Recombinant Arabidopsis thaliana Root meristem growth factor 1 (RGF1) is produced in E. coli and includes an N-terminal GST tag that makes purification and detection more straightforward. The protein spans the complete mature protein sequence, covering amino acids 104 to 116. It comes with greater than 85% purity, confirmed through SDS-PAGE analysis, which appears suitable for various plant research experiments.
Root meristem growth factor 1 (RGF1) seems to be a crucial protein in regulating how plant roots develop. It likely plays an important role in keeping the stem cell niche functioning within the root meristem, affecting both root patterning and growth. RGF1 appears to be a key player in signaling pathways that maintain proper root structure. This makes it particularly interesting for researchers studying plant development and growth control.
Potential Applications
Note: The applications listed below are based on what we know about this protein's biological functions, published research, and experience from experts in the field. However, we haven't fully tested all of these applications ourselves yet. We'd recommend running some preliminary tests first to make sure they work for your specific research goals.

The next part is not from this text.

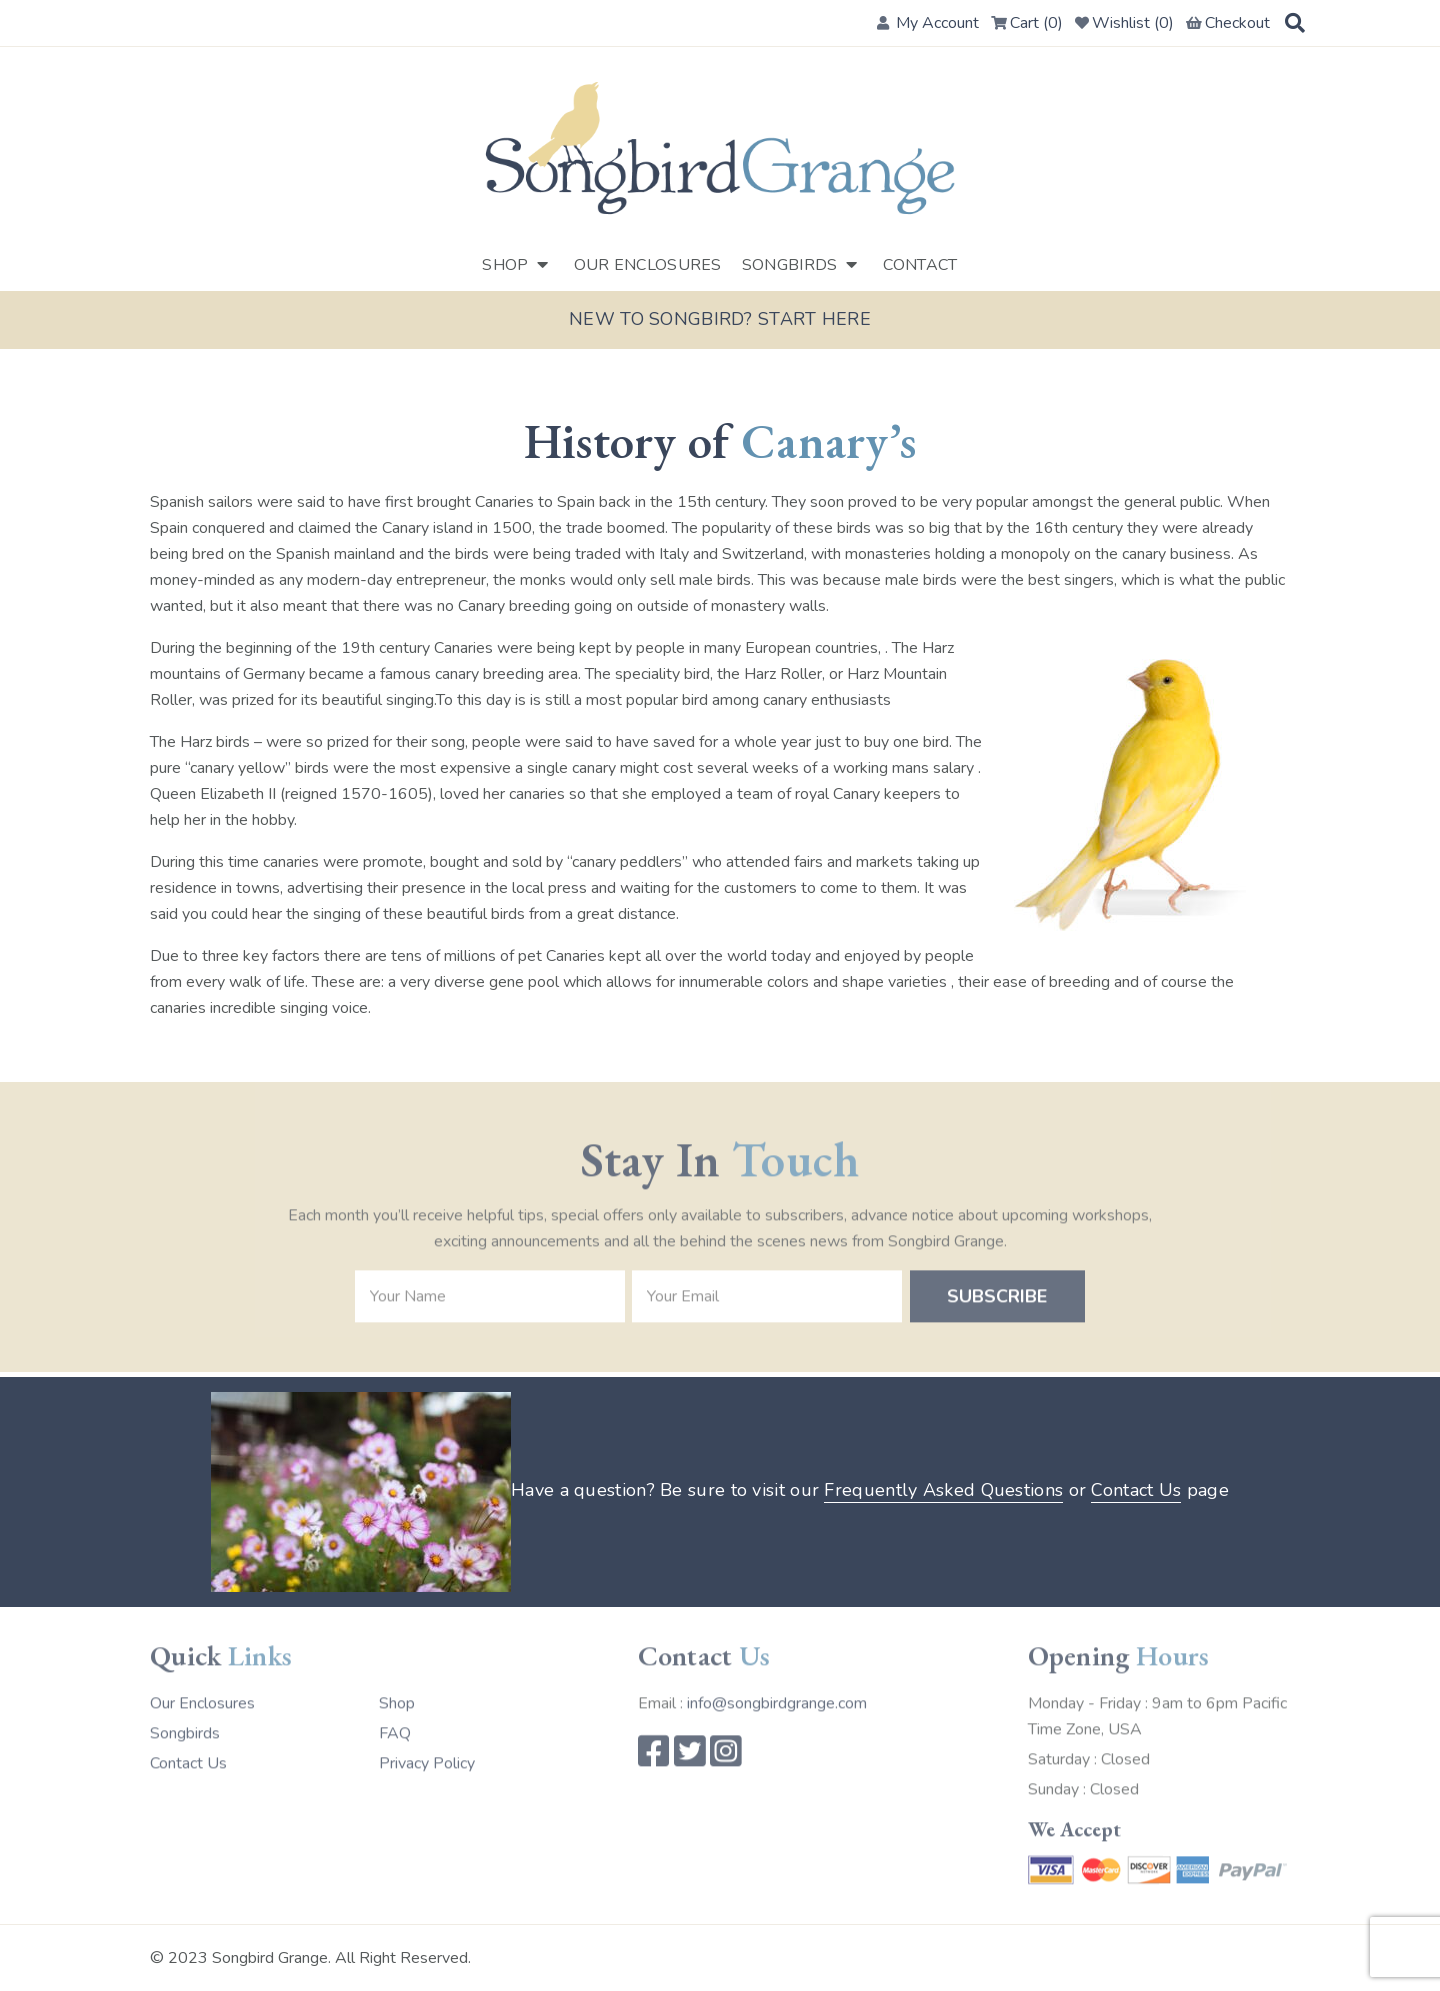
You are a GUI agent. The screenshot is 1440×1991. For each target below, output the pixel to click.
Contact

1. In Vitro Root Development Assays
This recombinant RGF1 peptide may prove useful for studying how root meristems maintain themselves and regulate stem cell niches under controlled lab conditions. The GST tag makes purification and handling easier for dose-response experiments that examine how RGF1 affects root growth patterns. Researchers might apply this protein to Arabidopsis root explants or seedlings to look at concentration-dependent changes in root elongation and meristem cell division. The 13-amino acid mature peptide likely represents the biologically active form needed for RGF1 signaling studies.

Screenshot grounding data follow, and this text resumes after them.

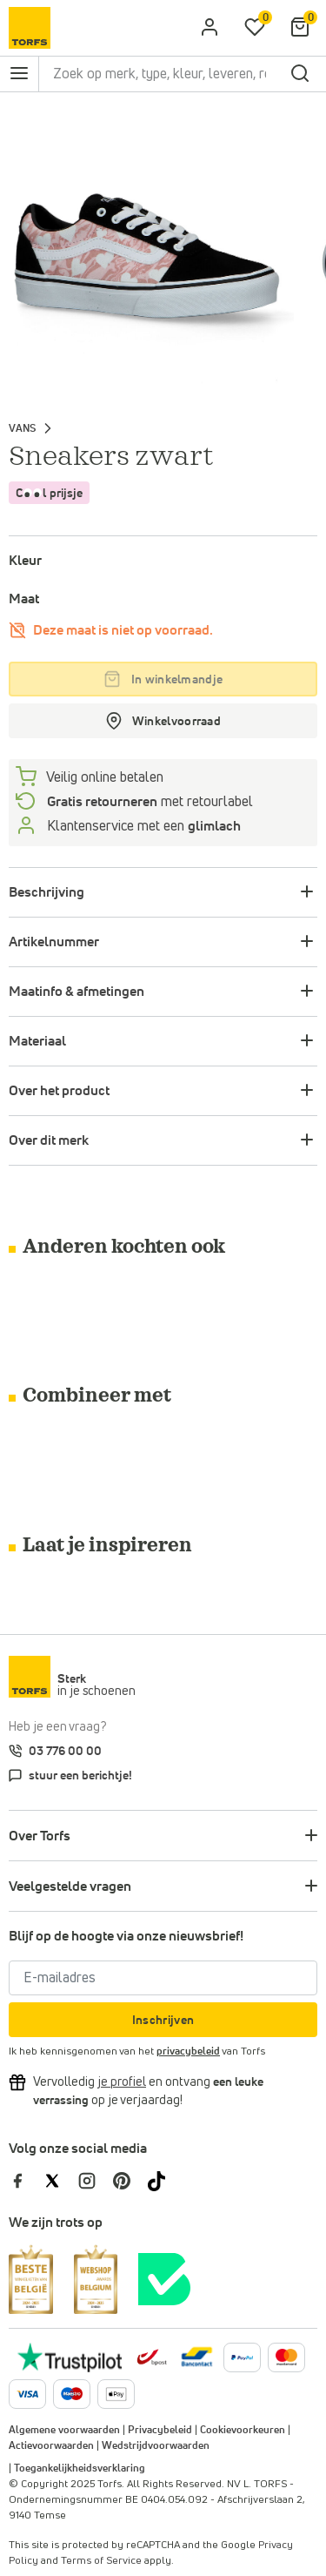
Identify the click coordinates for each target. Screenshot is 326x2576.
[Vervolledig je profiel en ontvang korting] (121, 2082)
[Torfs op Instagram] (95, 2181)
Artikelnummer (54, 942)
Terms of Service (101, 2561)
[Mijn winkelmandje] (300, 27)
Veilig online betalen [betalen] (103, 777)
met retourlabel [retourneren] (148, 802)
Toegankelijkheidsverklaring (79, 2469)
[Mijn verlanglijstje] (254, 27)
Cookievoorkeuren (242, 2430)
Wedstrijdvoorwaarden (156, 2446)
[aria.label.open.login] (209, 27)
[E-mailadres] (163, 1978)
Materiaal (37, 1041)
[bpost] (150, 2357)
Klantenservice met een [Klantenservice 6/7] (142, 826)
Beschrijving (46, 892)
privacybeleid (188, 2052)
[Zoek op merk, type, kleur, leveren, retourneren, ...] (161, 74)
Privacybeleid (160, 2430)
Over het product (59, 1091)
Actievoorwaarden (51, 2446)
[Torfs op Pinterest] (130, 2181)
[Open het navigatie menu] (19, 74)
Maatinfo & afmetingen (76, 992)
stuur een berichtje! (80, 1776)
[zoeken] (300, 74)
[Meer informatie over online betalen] (196, 2357)
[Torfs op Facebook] (26, 2181)
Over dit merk (49, 1140)
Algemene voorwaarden (64, 2430)
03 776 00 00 (65, 1751)
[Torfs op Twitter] (60, 2181)
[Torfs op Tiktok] (163, 2181)
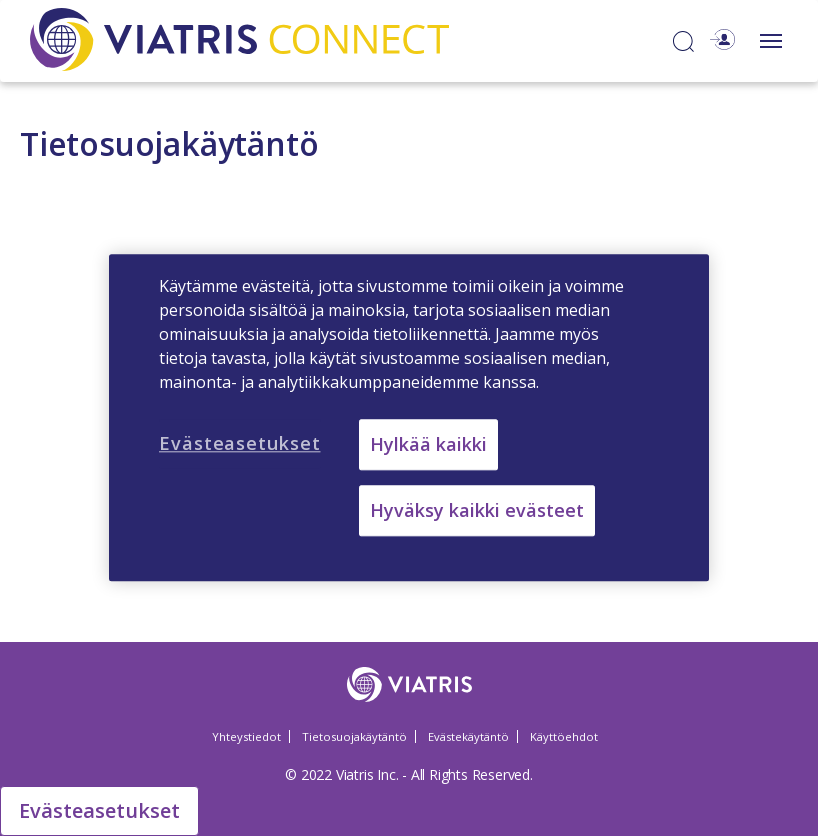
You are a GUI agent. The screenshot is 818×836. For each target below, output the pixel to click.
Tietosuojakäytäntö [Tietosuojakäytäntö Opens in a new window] (354, 736)
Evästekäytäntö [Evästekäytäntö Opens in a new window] (468, 736)
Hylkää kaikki (428, 444)
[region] (409, 417)
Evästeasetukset (99, 810)
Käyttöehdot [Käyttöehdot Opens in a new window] (564, 736)
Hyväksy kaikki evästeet (477, 511)
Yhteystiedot (246, 736)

2. Plant Hormone Interaction Studies
The recombinant RGF1 could serve as a research tool for investigating how RGF1 signaling interacts with other plant hormones like auxin, cytokinin, and gibberellins during root development. Scientists can combine this protein with different hormone treatments to map out signaling network connections. The GST tag allows for controlled protein delivery and measurement in experimental setups. These studies might help clarify how RGF1 fits into the broader hormonal control of plant growth.
3. Antibody Development and Validation
The GST-tagged RGF1 protein appears well-suited as an antigen for creating specific antibodies against the RGF1 peptide. Researchers can use the recombinant protein to immunize animals for polyclonal antibody production or to screen monoclonal antibody clones. This protein may also help validate antibody specificity through Western blotting, ELISA, and immunoprecipitation experiments. The high purity level should provide reliable results in antibody testing.
4. Protein-Protein Interaction Screening
The GST tag makes pull-down assays possible for identifying potential RGF1 binding partners or receptors in plant protein extracts. Scientists can attach the GST-RGF1 fusion protein to glutathione beads and screen for interacting proteins from Arabidopsis root tissue lysates. This method might help identify other components in the RGF1 signaling pathway and reveal molecular mechanisms behind root meristem regulation. The defined peptide sequence allows for specific interaction studies without interference from other protein regions.
5. Biochemical Characterization Studies
This recombinant protein enables detailed biochemical analysis of RGF1 properties, including stability, solubility, and structural features under different conditions. Researchers can perform peptide sequencing, mass spectrometry analysis, and stability tests to understand how RGF1 behaves biochemically. The GST tag makes protein handling and purification easier for these analytical studies. Such characterization work provides basic knowledge about RGF1 that may support wider research applications.